True life story–Naivete

Writing a book is hard work! At this point it is a huge mess, pages of miss matched stories and free writing. I am proud that I have stuck to my writing days and to leaving home to get some focus. I thought I would take a break and do a short story for the blog and to attend Senior Salon,  Haddon Musings   This story is set in 2002, when residents of the Western compound were forced to move out. We had lived there for 6 years and it was finally time to leave.

Management made the announcement, residents would need to empty the compound and make other living arrangements. A large sum of money was given to employees and within weeks everyone would be vacating their homes. Neighbors and friends toured various residential facilities and scrambled to find a suitable replacement. He displayed genuine interest and we trailed behind him searching for a new residence. Each day he carted us along to upscale apartments, new homes and modern compounds and insisted that the ultimate decision was in my hands. I naively perused brochures, asked residential managers for advice and thoughtfully prepared for the move.

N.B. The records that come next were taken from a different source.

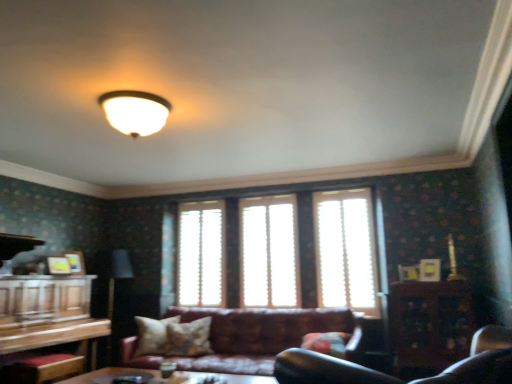 From the picture: What is the approximate width of patterned fabric pillow at lower left, the 1th pillow from the left?

patterned fabric pillow at lower left, the 1th pillow from the left, is 30.87 centimeters wide.

Locate an element on the screen. patterned fabric pillow at lower left, the 3th pillow positioned from the right is located at coordinates (153, 335).

What do you see at coordinates (345, 250) in the screenshot? The width and height of the screenshot is (512, 384). I see `white wood blinds at center, which ranks as the 1th window in right-to-left order` at bounding box center [345, 250].

What do you see at coordinates (269, 252) in the screenshot? I see `translucent wood blinds at center, the 2th window in the left-to-right sequence` at bounding box center [269, 252].

The height and width of the screenshot is (384, 512). What do you see at coordinates (135, 111) in the screenshot? I see `matte white ceiling light at upper center` at bounding box center [135, 111].

Locate an element on the screen. This screenshot has height=384, width=512. patterned fabric pillow at lower left, the 3th pillow positioned from the right is located at coordinates pyautogui.click(x=153, y=335).

Considering the relative sizes of fluffy fabric pillow at lower center, which ranks as the 1th pillow in right-to-left order, and white wood blinds at center, which ranks as the 1th window in right-to-left order, in the image provided, is fluffy fabric pillow at lower center, which ranks as the 1th pillow in right-to-left order, taller than white wood blinds at center, which ranks as the 1th window in right-to-left order,?

No.

Considering the relative positions of fluffy fabric pillow at lower center, which ranks as the 1th pillow in right-to-left order, and white wood blinds at center, which ranks as the 1th window in right-to-left order, in the image provided, is fluffy fabric pillow at lower center, which ranks as the 1th pillow in right-to-left order, to the right of white wood blinds at center, which ranks as the 1th window in right-to-left order, from the viewer's perspective?

No.

Is fluffy fabric pillow at lower center, which ranks as the 1th pillow in right-to-left order, spatially inside white wood blinds at center, which ranks as the 1th window in right-to-left order, or outside of it?

fluffy fabric pillow at lower center, which ranks as the 1th pillow in right-to-left order, is located beyond the bounds of white wood blinds at center, which ranks as the 1th window in right-to-left order.

Between fluffy fabric pillow at lower center, which ranks as the 1th pillow in right-to-left order, and white wood blinds at center, which ranks as the 1th window in right-to-left order, which one has larger size?

white wood blinds at center, which ranks as the 1th window in right-to-left order.

What's the angular difference between leather couch at center and translucent wood blinds at center, the 2th window in the left-to-right sequence,'s facing directions?

1.15 degrees.

Would you say leather couch at center is a long distance from translucent wood blinds at center, placed as the second window when sorted from right to left?

Actually, leather couch at center and translucent wood blinds at center, placed as the second window when sorted from right to left, are a little close together.

In terms of width, does leather couch at center look wider or thinner when compared to translucent wood blinds at center, placed as the second window when sorted from right to left?

leather couch at center is wider than translucent wood blinds at center, placed as the second window when sorted from right to left.

Does leather couch at center turn towards translucent wood blinds at center, the 2th window in the left-to-right sequence?

No, leather couch at center is not turned towards translucent wood blinds at center, the 2th window in the left-to-right sequence.

How different are the orientations of fluffy fabric pillow at lower center, which ranks as the 1th pillow in right-to-left order, and matte white ceiling light at upper center in degrees?

The facing directions of fluffy fabric pillow at lower center, which ranks as the 1th pillow in right-to-left order, and matte white ceiling light at upper center are 0.685 degrees apart.

Considering the sizes of fluffy fabric pillow at lower center, the 3th pillow viewed from the left, and matte white ceiling light at upper center in the image, is fluffy fabric pillow at lower center, the 3th pillow viewed from the left, wider or thinner than matte white ceiling light at upper center?

fluffy fabric pillow at lower center, the 3th pillow viewed from the left, is wider than matte white ceiling light at upper center.

Is matte white ceiling light at upper center surrounded by fluffy fabric pillow at lower center, which ranks as the 1th pillow in right-to-left order?

No, matte white ceiling light at upper center is not surrounded by fluffy fabric pillow at lower center, which ranks as the 1th pillow in right-to-left order.

Is fluffy fabric pillow at lower center, which ranks as the 1th pillow in right-to-left order, oriented away from matte white ceiling light at upper center?

No, fluffy fabric pillow at lower center, which ranks as the 1th pillow in right-to-left order, is not facing the opposite direction of matte white ceiling light at upper center.

Would you say matte white ceiling light at upper center is outside white wood blinds at center, which ranks as the first window in left-to-right order?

I tossed the last box onto a stack of ragged cardboard and remembered similar ones that had stood lined along the villa wall years before. This house was a far cry from where we had started, an empty, unfurnished villa in Riyadh. It was also lacking the finishing touches and amenities that we had grown accustomed to on the compound. White rusted bars framed the window and jagged metal wire held pieces of dining room chairs into place. I felt a twinge of guilt remembering my defiant and ungrateful attitude when he chose this place. Although I had learned that voicing my opinion was futile and ultimately brought more anguish to our household, this time a bitter fury spilled out and could no longer be contained. Enough money had been supplied for our family to move to a similar setting but this was seen as a waste and a luxury. I had defiantly and almost mockingly it seemed, accepted his words at face value and when forced to agree with his choice willingly, a resounding opposition rang out. Several days of insubordination were met with fiery silence and warnings of what was to come. I finally conformed and agreed that yes this was surely the best place for our family. Tears welled up as I held the last box, cut the tape and broke it down just as I had for each and every one, but somehow this one was different, unique. It signaled the finality of this move and all that it entailed. We would once again be on our own, living outside of the Western compound that had been our home for the past 6 years.The confines of the compound walls had not only been lacking in our standard isolation, but also inclusive, providing  furniture, mini mart, recreation center and transportation. It was the most normal environment that we had resided in and as Osama solemnly reminded me, we would once again be on our own, left to fend for ourselves.